Possible Systems Outage
Incident Report for Triarom Data Services Status Page
Postmortem

This outage was caused by an overheating event on two servers.

Around 2pm on Sunday, the 14th of August, two of our servers (TE-Server and HV1) powered off automatically to protect themselves from overheating.

We are still working on implementing additional methods of cooling for our systems, the redundancy systems were able to keep all customer-facing services online at reduced capacity.

Since starting the servers up again at 21:00, all system load has been redistributed across the two hosts and systems have returned to normal operating status.

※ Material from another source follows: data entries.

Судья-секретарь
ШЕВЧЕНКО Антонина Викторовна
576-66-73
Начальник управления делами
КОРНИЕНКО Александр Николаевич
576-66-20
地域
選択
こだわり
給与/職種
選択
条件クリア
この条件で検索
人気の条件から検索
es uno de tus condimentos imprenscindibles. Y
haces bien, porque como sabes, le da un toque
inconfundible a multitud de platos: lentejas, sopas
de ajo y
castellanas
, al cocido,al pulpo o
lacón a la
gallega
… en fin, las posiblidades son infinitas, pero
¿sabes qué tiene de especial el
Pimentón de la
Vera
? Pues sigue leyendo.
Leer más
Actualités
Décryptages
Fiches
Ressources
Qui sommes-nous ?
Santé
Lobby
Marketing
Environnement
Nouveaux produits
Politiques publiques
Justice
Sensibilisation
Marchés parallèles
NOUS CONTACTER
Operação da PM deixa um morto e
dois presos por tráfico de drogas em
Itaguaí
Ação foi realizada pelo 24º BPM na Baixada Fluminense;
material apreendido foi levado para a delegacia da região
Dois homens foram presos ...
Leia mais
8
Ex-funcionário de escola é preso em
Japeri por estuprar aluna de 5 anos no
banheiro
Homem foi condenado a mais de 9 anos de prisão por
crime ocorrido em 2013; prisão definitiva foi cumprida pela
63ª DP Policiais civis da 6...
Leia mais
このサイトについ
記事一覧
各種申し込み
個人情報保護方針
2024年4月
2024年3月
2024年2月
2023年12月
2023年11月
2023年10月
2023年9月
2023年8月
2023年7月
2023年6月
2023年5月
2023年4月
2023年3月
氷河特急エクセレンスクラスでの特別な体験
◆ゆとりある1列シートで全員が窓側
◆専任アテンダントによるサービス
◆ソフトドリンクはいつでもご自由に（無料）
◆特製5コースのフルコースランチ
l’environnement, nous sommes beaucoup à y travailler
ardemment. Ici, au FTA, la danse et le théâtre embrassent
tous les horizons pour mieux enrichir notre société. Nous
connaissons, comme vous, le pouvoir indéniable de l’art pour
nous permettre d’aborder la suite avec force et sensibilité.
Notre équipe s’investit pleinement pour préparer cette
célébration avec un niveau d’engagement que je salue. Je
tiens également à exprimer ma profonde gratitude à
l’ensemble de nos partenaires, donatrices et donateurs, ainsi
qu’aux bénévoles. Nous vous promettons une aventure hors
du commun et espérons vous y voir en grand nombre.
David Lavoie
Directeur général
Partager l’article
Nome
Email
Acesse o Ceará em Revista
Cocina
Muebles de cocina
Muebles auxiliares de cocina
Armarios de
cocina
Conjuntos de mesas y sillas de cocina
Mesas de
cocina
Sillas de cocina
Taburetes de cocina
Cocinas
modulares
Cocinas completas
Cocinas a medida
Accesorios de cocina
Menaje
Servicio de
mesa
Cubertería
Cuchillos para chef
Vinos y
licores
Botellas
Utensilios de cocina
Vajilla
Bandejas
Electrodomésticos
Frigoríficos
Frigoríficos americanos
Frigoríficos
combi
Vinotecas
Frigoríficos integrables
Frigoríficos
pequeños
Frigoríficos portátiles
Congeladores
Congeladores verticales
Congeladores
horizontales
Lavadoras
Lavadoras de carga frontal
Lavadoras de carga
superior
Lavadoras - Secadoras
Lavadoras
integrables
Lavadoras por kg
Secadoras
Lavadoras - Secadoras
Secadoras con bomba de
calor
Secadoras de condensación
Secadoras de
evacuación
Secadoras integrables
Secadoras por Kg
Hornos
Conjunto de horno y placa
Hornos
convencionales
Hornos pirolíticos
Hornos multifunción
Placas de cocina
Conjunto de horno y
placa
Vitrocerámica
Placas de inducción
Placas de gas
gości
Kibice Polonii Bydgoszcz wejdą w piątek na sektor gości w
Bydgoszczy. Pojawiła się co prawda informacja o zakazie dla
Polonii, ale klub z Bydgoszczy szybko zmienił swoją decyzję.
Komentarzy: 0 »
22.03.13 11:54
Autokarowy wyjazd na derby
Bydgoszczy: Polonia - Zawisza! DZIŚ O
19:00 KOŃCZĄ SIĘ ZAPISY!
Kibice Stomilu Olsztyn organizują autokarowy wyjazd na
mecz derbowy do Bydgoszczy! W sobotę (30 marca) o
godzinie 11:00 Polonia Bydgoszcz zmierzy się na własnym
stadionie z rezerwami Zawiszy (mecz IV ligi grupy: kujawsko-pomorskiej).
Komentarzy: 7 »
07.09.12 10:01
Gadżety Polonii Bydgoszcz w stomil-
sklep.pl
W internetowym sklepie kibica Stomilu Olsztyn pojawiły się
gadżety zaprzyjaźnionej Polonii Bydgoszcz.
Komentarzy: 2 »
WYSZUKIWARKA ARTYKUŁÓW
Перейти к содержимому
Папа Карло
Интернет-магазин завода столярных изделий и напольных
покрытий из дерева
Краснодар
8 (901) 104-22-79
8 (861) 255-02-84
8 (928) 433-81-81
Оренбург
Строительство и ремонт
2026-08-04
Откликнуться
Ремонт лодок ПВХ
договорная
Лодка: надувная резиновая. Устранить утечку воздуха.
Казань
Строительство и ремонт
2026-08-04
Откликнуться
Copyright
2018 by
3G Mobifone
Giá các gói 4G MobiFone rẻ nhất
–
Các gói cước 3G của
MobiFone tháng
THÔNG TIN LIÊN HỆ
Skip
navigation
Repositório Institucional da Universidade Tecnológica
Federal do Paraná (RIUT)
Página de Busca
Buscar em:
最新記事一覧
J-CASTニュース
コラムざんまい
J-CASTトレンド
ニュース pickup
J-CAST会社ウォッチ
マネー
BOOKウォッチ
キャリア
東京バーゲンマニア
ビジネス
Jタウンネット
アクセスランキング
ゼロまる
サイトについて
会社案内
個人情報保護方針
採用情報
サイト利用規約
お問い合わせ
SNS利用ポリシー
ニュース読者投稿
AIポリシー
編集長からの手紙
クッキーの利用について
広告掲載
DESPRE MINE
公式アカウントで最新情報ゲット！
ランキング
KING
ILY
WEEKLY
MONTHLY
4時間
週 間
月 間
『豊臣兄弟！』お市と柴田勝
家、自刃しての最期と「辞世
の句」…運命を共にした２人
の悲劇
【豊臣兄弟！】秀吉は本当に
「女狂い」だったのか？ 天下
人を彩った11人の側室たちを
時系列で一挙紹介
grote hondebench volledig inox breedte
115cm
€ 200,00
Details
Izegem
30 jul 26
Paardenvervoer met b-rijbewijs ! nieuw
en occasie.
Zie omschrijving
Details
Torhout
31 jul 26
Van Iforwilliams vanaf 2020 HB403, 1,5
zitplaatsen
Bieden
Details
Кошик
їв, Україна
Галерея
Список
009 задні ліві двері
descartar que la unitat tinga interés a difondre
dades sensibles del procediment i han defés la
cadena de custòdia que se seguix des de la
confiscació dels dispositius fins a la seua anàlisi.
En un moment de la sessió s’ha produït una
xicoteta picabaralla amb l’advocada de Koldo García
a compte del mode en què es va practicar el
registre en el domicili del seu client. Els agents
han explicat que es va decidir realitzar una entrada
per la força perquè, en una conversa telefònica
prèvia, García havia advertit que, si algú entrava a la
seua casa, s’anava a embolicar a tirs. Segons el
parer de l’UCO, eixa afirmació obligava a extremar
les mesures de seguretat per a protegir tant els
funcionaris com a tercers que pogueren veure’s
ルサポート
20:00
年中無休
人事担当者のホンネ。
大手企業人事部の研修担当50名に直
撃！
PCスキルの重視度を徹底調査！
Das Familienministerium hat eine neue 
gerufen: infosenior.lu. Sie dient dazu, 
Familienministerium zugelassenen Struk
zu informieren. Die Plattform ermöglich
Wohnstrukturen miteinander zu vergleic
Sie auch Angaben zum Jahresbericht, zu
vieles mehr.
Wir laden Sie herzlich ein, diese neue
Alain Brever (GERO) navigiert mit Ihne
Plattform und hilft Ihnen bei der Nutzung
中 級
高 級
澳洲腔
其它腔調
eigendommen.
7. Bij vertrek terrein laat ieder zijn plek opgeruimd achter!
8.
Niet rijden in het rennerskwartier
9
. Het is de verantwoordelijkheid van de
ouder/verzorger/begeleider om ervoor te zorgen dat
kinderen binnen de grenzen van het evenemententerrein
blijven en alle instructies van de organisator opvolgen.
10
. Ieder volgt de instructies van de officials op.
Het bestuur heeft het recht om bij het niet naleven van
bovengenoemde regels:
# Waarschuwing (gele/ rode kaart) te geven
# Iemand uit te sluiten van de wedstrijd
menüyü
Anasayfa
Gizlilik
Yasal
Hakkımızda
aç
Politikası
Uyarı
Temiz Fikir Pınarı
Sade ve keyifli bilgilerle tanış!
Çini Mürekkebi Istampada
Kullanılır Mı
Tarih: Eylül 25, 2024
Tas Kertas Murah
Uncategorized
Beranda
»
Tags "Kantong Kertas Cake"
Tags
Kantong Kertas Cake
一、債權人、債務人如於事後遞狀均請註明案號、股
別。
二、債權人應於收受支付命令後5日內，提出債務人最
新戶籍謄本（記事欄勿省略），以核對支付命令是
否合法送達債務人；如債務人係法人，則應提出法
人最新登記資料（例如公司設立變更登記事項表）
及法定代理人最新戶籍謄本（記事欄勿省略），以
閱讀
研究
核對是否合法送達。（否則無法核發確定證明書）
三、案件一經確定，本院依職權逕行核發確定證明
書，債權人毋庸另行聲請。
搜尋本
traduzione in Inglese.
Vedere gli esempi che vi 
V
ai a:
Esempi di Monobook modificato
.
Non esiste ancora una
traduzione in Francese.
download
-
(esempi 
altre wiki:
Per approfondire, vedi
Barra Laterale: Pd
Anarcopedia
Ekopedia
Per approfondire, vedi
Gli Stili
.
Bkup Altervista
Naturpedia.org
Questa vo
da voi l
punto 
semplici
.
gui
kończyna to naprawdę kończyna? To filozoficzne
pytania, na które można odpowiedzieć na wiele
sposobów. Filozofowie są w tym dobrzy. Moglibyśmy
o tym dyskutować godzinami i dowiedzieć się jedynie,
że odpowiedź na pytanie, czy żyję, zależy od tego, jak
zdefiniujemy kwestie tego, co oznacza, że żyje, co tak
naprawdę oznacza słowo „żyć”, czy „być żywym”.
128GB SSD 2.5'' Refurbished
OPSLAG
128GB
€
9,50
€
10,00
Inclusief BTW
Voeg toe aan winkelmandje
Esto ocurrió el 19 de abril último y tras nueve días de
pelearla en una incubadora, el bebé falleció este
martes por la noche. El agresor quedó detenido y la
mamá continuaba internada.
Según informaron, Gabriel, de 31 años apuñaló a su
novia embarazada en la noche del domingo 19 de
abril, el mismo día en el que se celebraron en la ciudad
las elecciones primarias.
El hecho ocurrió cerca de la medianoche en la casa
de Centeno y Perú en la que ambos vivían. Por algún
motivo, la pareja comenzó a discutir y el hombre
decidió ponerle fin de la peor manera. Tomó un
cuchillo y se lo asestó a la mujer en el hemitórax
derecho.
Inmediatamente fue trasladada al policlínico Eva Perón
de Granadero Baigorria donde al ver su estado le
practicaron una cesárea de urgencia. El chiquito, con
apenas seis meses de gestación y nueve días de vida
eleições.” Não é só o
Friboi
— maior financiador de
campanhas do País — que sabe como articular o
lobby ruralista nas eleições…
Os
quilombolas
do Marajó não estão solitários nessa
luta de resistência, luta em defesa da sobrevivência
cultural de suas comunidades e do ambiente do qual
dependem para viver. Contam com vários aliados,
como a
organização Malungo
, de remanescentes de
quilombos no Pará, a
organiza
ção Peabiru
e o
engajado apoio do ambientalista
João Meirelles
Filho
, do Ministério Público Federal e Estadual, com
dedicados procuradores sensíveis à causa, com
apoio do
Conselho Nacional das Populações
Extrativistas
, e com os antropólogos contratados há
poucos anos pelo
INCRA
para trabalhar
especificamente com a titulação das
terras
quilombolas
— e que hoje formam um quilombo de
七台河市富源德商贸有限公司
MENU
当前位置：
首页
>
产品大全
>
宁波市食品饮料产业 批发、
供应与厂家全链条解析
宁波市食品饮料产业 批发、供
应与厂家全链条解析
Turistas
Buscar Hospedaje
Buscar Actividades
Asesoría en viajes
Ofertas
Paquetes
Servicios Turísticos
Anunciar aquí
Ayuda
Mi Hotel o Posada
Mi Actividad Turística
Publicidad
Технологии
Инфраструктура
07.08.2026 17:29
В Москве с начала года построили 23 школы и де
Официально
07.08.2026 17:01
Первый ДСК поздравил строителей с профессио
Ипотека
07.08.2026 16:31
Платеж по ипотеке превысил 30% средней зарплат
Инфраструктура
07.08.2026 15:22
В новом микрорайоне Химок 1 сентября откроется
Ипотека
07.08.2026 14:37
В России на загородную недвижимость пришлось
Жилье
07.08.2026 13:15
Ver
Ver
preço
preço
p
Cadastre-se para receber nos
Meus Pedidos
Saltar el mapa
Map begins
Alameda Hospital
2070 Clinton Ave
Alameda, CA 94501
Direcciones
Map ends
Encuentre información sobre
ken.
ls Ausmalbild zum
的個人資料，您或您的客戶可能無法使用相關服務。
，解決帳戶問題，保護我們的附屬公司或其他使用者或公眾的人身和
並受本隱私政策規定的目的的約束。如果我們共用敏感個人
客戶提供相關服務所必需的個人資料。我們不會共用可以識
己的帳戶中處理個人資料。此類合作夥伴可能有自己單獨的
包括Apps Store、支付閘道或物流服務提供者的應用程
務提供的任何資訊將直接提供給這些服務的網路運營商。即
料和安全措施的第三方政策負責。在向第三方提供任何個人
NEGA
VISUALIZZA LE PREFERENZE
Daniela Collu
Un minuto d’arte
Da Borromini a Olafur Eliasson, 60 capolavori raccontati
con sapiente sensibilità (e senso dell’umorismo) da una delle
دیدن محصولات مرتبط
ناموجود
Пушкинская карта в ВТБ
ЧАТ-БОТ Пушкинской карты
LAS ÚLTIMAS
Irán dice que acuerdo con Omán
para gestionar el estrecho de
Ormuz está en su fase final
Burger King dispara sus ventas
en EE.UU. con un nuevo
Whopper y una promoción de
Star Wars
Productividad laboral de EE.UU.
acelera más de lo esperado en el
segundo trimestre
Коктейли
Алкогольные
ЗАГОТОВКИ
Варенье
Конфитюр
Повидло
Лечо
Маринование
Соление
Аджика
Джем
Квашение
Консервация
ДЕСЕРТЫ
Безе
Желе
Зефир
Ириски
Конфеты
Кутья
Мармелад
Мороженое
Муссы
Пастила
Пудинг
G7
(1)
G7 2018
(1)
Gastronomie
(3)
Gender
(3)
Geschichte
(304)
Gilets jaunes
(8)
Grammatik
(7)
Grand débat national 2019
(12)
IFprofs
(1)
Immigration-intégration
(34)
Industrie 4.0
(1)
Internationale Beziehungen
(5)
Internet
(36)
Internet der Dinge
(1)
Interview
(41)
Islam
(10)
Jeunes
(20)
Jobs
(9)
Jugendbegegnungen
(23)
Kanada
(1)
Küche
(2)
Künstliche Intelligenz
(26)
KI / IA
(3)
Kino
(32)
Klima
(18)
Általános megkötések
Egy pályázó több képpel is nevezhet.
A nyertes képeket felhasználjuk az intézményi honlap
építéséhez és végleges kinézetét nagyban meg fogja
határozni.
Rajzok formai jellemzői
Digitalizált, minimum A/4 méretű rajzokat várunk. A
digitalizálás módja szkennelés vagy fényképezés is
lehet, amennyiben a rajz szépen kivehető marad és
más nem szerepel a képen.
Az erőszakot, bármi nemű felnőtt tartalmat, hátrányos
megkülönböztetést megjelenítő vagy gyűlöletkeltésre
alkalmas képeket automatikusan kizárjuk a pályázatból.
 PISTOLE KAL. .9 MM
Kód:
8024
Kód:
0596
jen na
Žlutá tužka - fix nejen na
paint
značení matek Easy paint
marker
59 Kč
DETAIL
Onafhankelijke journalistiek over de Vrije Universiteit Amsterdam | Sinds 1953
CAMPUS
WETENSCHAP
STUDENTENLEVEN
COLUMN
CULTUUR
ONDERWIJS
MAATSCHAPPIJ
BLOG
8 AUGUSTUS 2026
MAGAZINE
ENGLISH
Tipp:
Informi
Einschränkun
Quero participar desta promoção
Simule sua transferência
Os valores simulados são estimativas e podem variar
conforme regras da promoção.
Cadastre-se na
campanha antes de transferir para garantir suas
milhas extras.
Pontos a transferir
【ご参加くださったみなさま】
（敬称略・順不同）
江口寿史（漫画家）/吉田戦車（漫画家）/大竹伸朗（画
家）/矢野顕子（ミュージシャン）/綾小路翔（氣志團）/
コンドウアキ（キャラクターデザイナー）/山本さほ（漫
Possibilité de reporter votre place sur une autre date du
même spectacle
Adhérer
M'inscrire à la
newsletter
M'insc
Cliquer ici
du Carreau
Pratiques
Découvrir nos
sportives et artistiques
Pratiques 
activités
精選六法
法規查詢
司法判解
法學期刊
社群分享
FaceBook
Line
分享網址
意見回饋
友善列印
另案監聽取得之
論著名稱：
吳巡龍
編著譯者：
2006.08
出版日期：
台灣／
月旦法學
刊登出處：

Posted Aug 15, 2022 - 01:12 BST

Resolved
This incident is now closed, normal service has resumed.
Posted Aug 14, 2022 - 23:17 BST
Monitoring
All shutdown servers have returned to normal operation - we are running the DRS load balancing now to settle the system load. We will continue to monitor this issue closely and continue with our heat reducing works.
Posted Aug 14, 2022 - 23:10 BST
Update
We have identified faults with a number of our servers, likely related to the high temperatures.
Posted Aug 14, 2022 - 22:43 BST
Identified
We believe this fault to be a thermal shutdown event of TE-Server, this should not have affected any customer facing services. We are remotely restarting the host.
Posted Aug 14, 2022 - 22:31 BST
Investigating
We are currently investigating a partial outage to our services, this does not include Triarom Desktop Services or Triarom Exchange Email Services.

We believe this may be due to the storm activity in the area.
Posted Aug 14, 2022 - 22:06 BST